His full official name, which appears in his honorary inscription awarded by the town of Corfinium, was constituted by his filiation, his ancestors three generations prior, and his honorary agnomina as follows:
Ser(vius) Cornelius Ser(vi) f(ilius) P(ubli) nep(os) P(ubli) pronepos P(ubli) abnepos Dolabella Metilianus Pompeius Marcellus.
consul suffectus: if the regular consul (consul ordinarius) died in office or was otherwise unable to fulfill the duties of office, he was replaced by an appointive consul suffectus until the year ended.
Di Manes, m. pl.
the collective spirits of the dead, the divine spirits; this phrase is in the dative case, indicating the object of the dedication. The words or their abbreviation are commonly found at the head of funerary inscriptions from the end of the 1st century BCE through the 2nd century CE.
SER:
This is the standard abbreviation for Servius, a recurring praenomen of the elder son in the Dolabella family. Roman women did not have praenomina until the imperial period, when it became common for them to use a threefold name (see Names of Women). Adopting the feminine form of her patron's praenomen, the name of the deceased freedwoman is Servia Cornelia Sabina.
Cornelia, -ae f.
Cornelia. The case is either the dative or the genitive after Dis Manibus. Upon manumission freedpersons adopted the masculine or feminine form of their master's nomen before their slave cognomen.
liberta/us -ae/-i f/m.
freedwoman/man. At some point before her death the family or Metilianus himself freed Sabina in recognition of her good services.
Dolabella:
A plebian family, a prominent branch of the patrician gens Cornelia during the 1st century BCE-CE. Metilianus seems to have been the last consul in a long line of Dolabella statesmen and generals who first appeared in the 3rd century BCE.
METIL{L}IANVS:
This is his cognomen, the name used by family and friends that distinguished him from other males in his family. The gens Metilia is always written with a single L, as is Metilianus’s name elsewhere (CIL 9.3152-54). His family followed the trend (cf. his father Petronianus) that appeared in the late 1st century of giving their elder son a second cognomen formed by adding -anus to the mother's nomen gentilicium (cf. Titus Flavius Sabinus Vespasianus, whose mother was Vespasia). Two honorary agnomina (Pompeius Marcellus) were added to Metilianus's name, awarded by the municipium of Corfinium for his patronage.
nutrix, -icis f.
a child's nurse; a wet-nurse. Usually a slave or freedwoman, the nurse nurtures the children of the family from birth by bathing, feeding, clothing, training and entertaining them. There are instances in myth and history of close lifelong bonding between nurse and child.

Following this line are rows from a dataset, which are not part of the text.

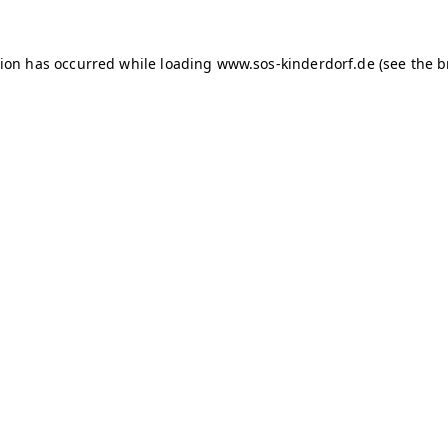
tion has occurred
while loading
www.sos-kinderdorf.de
(see the 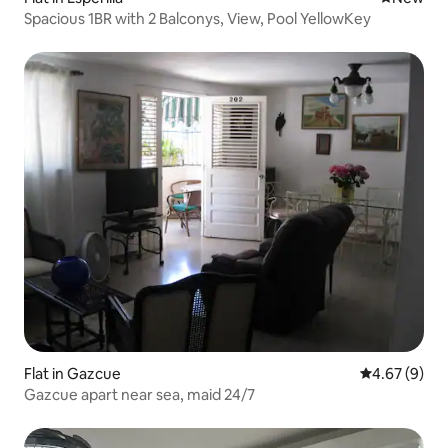
Spacious 1BR with 2 Balconys, View, Pool YellowKey
Flat in Gazcue
4.67 out of 5
4.67 (9)
Gazcue apart near sea, maid 24/7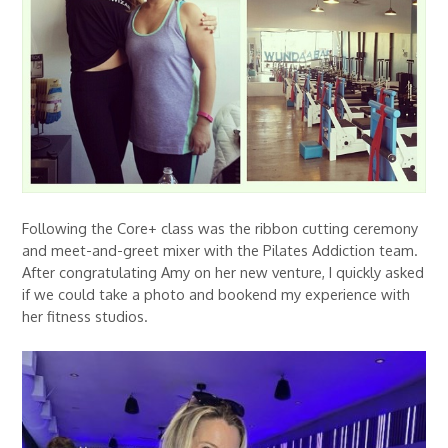
Following the Core+ class was the ribbon cutting ceremony
and meet-and-greet mixer with the Pilates Addiction team.
After congratulating Amy on her new venture, I quickly asked
if we could take a photo and bookend my experience with
her fitness studios.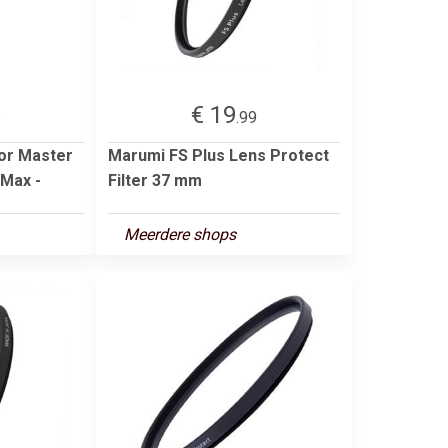
€ 19
5
.99
oor Master
Marumi FS Plus Lens Protect
/Max -
Filter 37 mm
Meerdere shops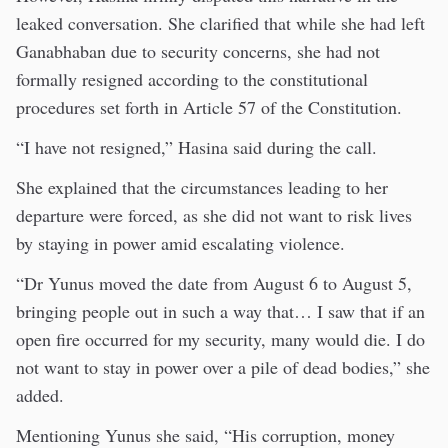
leaked conversation. She clarified that while she had left
Ganabhaban due to security concerns, she had not
formally resigned according to the constitutional
procedures set forth in Article 57 of the Constitution.
“I have not resigned,” Hasina said during the call.
She explained that the circumstances leading to her
departure were forced, as she did not want to risk lives
by staying in power amid escalating violence.
“Dr Yunus moved the date from August 6 to August 5,
bringing people out in such a way that… I saw that if an
open fire occurred for my security, many would die. I do
not want to stay in power over a pile of dead bodies,” she
added.
Mentioning Yunus she said, “His corruption, money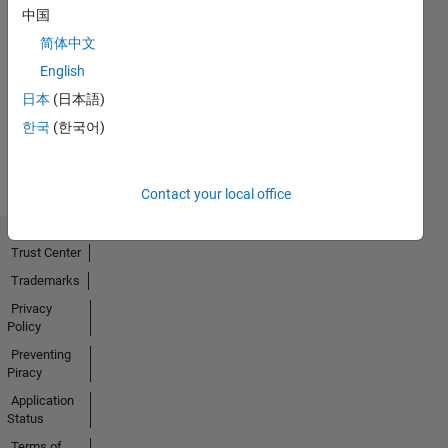
中国
简体中文
No
English
Activity
日本
(日本語)
한국
(한국어)
Contact your local office
Trust Center
Trademarks
Privacy
Policy
Preventing
Piracy
Application
Status
Terms of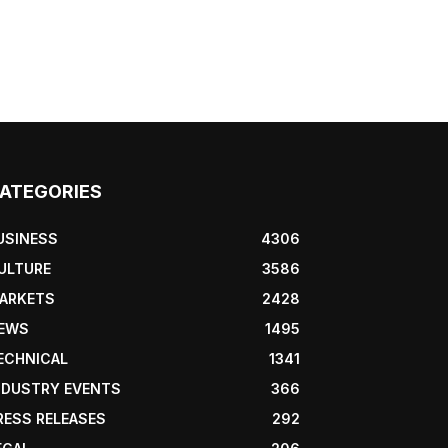
ATEGORIES
USINESS
4306
ULTURE
3586
ARKETS
2428
EWS
1495
ECHNICAL
1341
NDUSTRY EVENTS
366
RESS RELEASES
292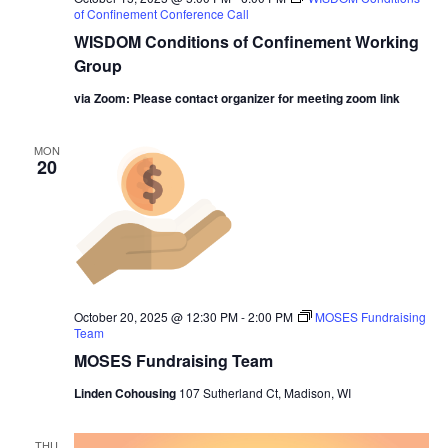
of Confinement Conference Call
WISDOM Conditions of Confinement Working
Group
via Zoom: Please contact organizer for meeting zoom link
MON
20
October 20, 2025 @ 12:30 PM
-
2:00 PM
MOSES Fundraising
Team
MOSES Fundraising Team
Linden Cohousing
107 Sutherland Ct, Madison, WI
THU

mammula -ae f. diminutive of mamma
little mamma; foster-mother; little breast or teat. This is not a common term and not a synonym for nutrix. The diminutive, often used in Latin to indicate affection, may have been what the child Metilianus called Sabina.
bene merenti
well-deserving. Composed of the adverb bene and the participle merens, it later came to be written as a single word benemerens or abbreviated, as here. While this praise is formulaic, Metilianus's acknowledgement of his nurse's care and his continued affection for her is demonstrated by his dedication of a monument superior to those of slaves and freedpersons found in the columbaria of large estates.

F[ecit]: understand hoc monumentum, a formula regularly found on tombstones, often abbreviated or omitted for lack of space or funds.